Ces formations sont également ouvertes aux médecins partenaires.
L’organisation repose sur :
- des réunions de secteur régulières (environ toutes les 6 semaines),
- des temps d’échanges interprofessionnels,
- des analyses de pratiques, avec des intervenants spécialisés.
Les patients sont orientés par leur médecin traitant.
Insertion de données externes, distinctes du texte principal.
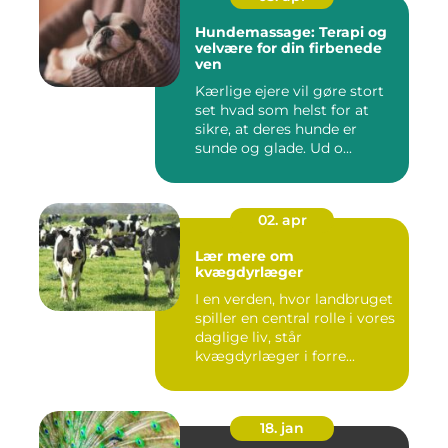
Hundemassage: Terapi og
velvære for din firbenede
ven
Kærlige ejere vil gøre stort
set hvad som helst for at
sikre, at deres hunde er
sunde og glade. Ud o...
02. apr
Lær mere om
kvægdyrlæger
I en verden, hvor landbruget
spiller en central rolle i vores
daglige liv, står
kvægdyrlæger i forre...
18. jan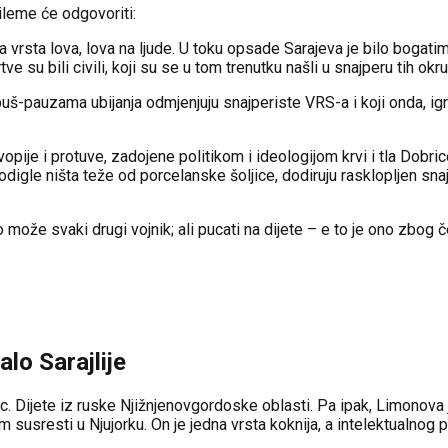
dileme će odgovoriti:
a vrsta lova, lova na ljude. U toku opsade Sarajeva je bilo bogat
 su bili civili, koji su se u tom trenutku našli u snajperu tih okru
puš-pauzama ubijanja odmjenjuju snajperiste VRS-a i koji onda, igra
opije i protuve, zadojene politikom i ideologijom krvi i tla Dob
digle ništa teže od porcelanske šoljice, dodiruju rasklopljen snaj
a to može svaki drugi vojnik; ali pucati na dijete – e to je ono zbo
alo Sarajlije
c. Dijete iz ruske Njižnjenovgordoske oblasti. Pa ipak, Limonova j
susresti u Njujorku. On je jedna vrsta koknija, a intelektualnog pa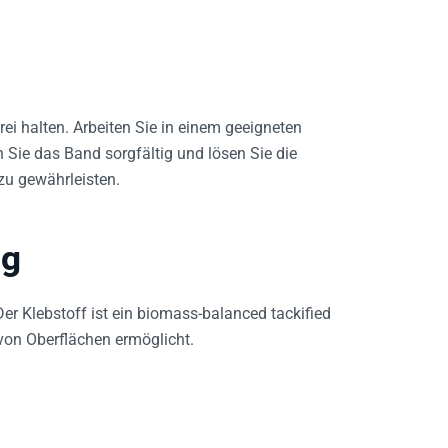
ei halten. Arbeiten Sie in einem geeigneten
n Sie das Band sorgfältig und lösen Sie die
zu gewährleisten.
ng
r Klebstoff ist ein biomass-balanced tackified
 von Oberflächen ermöglicht.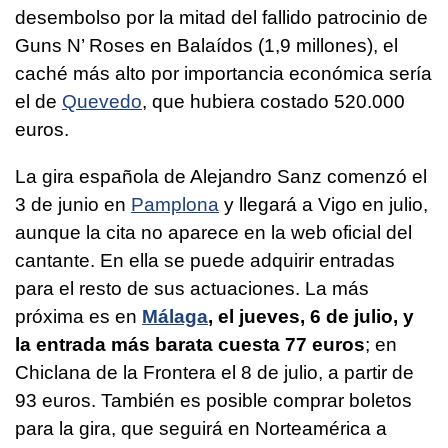
desembolso por la mitad del fallido patrocinio de
Guns N’ Roses en Balaídos (1,9 millones), el
caché más alto por importancia económica sería
el de
Quevedo
, que hubiera costado 520.000
euros.
La gira española de Alejandro Sanz comenzó el
3 de junio en
Pamplona
y llegará a Vigo en julio,
aunque la cita no aparece en la web oficial del
cantante. En ella se puede adquirir entradas
para el resto de sus actuaciones. La más
próxima es en
Málaga
, el jueves, 6 de julio, y
la entrada más barata cuesta 77 euros
; en
Chiclana de la Frontera el 8 de julio, a partir de
93 euros. También es posible comprar boletos
para la gira, que seguirá en Norteamérica a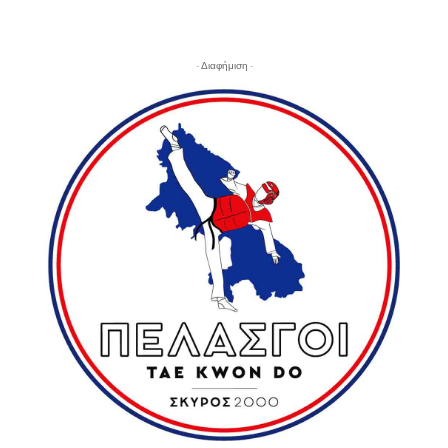
- Διαφήμιση -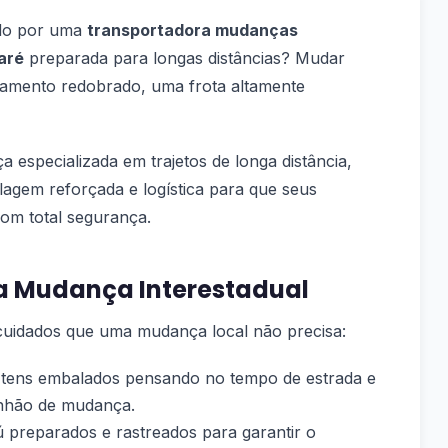
ndo por uma
transportadora mudanças
aré
preparada para longas distâncias? Mudar
ejamento redobrado, uma frota altamente
specializada em trajetos de longa distância,
agem reforçada e logística para que seus
om total segurança.
a Mudança Interestadual
 cuidados que uma mudança local não precisa:
tens embalados pensando no tempo de estrada e
nhão de mudança.
preparados e rastreados para garantir o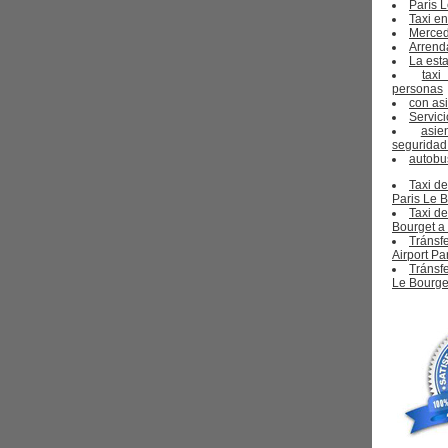
París L
Taxi en
Merced
Arrend
La esta
tax
personas
con as
Servici
asi
seguridad
autobu
Taxi de
Paris Le 
Taxi de
Bourget a 
Tránsfe
Airport Pa
Tránsfe
Le Bourget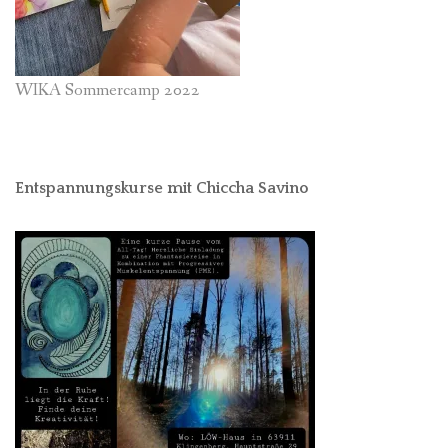
WIKA Sommercamp 2022
Entspannungskurse mit Chiccha Savino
Lors de la consultation, l’infirmière ASALÉE :
- présente le cadre de son intervention,
- réalise un bilan éducatif partagé,
- définit avec le patient des objectifs personnalisés,
- assure la traçabilité des données sur les outils dédiés (ASALÉE et dossier médical du médecin).
L’entretien motivationnel est au cœur des consultations, afin de favoriser l’adhésion du patient et l’évolution durable de ses comportements de santé.
Pour quelles pathologies ?
Les infirmières ASALÉE interviennent notamment pour :
- le diabète de type 2,
- les risques cardiovasculaires,
- le tabagisme et le repérage de la BPCO,
- les troubles cognitifs,
- les campagnes de dépistage des cancers colorectal et du sein.
De nouveaux champs d’intervention se développent progressivement, comme l’insuffisance cardiaque, l’obésité ou les troubles du sommeil.
Cadre d’exercice et approche
Les infirmières ASALÉE sont complémentaires des soins infirmiers classiques.
Elles interviennent en interdisciplinarité, sans se substituer aux infirmières libérales.
Les consultations, d’environ une heure, se déroulent en cabinet médical ou en maison de santé pluriprofessionnelle.
L’approche est globale, individuelle et centrée sur le patient, en tenant compte de son autonomie, de son rythme et de son environnement.
L’infirmière ASALÉE est un maillon clé de l’alliance médecin – infirmière – patient.
Actes réalisés et prescriptions
Selon les protocoles, l’infirmière ASALÉE peut notamment :
- réaliser des examens du pied, ECG (sans interprétation), spirométries,
- prescrire certains examens complémentaires (biologie, ECG, fond d’œil),
- effectuer des tests de repérage des troubles cognitifs, y compris à domicile.
Devenir infirmière ASALÉE
L’accès au dispositif est possible à partir de 3 ans d’expérience professionnelle.
Les infirmières candidates doivent exercer sur un territoire validé par l’ARS et disposer de médecins partenaires.
La formation comprend :
- des modules cliniques et dérogatoires,
- une formation certifiante en éducation thérapeutique,
- un compagnonnage sur le terrain,
- une formation aux outils numériques,
- ainsi que des modules complémentaires, notamment en prévention du tabagisme.
Statut et rémunération
La majorité des infirmières ASALÉE sont salariées de l’association.
Certaines infirmières libérales peuvent exercer à temps partiel dans le dispositif, en parallèle de leur activité habituelle.
La rémunération nette mensuelle se situe entre environ 1 950 € et 2 600 €, selon l’ancienneté et le temps de travail.
Perspectives
Le profil des infirmières ASALÉE évolue, avec une montée en compétences en éducation thérapeutique et en santé publique.
Le dispositif contribue à renforcer la prévention, à améliorer le suivi des maladies chroniques et à soutenir l’accès aux soins sur l’ensemble du territoire.